* AIM OF THE EXERCISE *
Take from the listing each line that has the string "Videos".

* DATASET RECORDS *
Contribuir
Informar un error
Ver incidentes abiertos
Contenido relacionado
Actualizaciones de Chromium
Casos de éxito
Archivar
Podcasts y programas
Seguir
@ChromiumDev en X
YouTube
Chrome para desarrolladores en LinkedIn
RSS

==

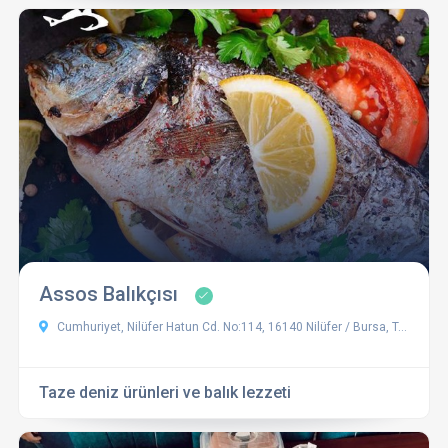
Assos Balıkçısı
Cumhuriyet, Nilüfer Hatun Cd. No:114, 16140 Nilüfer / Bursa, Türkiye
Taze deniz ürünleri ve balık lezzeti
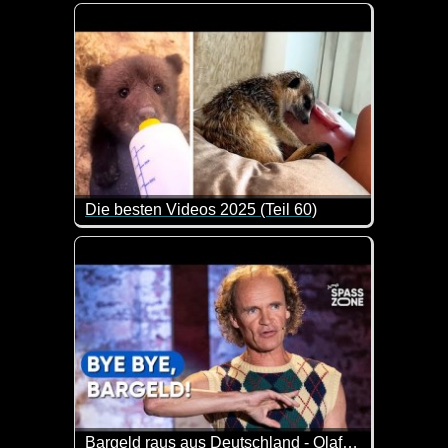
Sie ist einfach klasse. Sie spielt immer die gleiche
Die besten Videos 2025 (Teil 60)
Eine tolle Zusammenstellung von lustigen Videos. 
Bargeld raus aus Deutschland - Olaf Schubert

* YOUR RESPONSE *
Die besten Videos 2025 (Teil 60)
Eine tolle Zusammenstellung von lustigen Videos. 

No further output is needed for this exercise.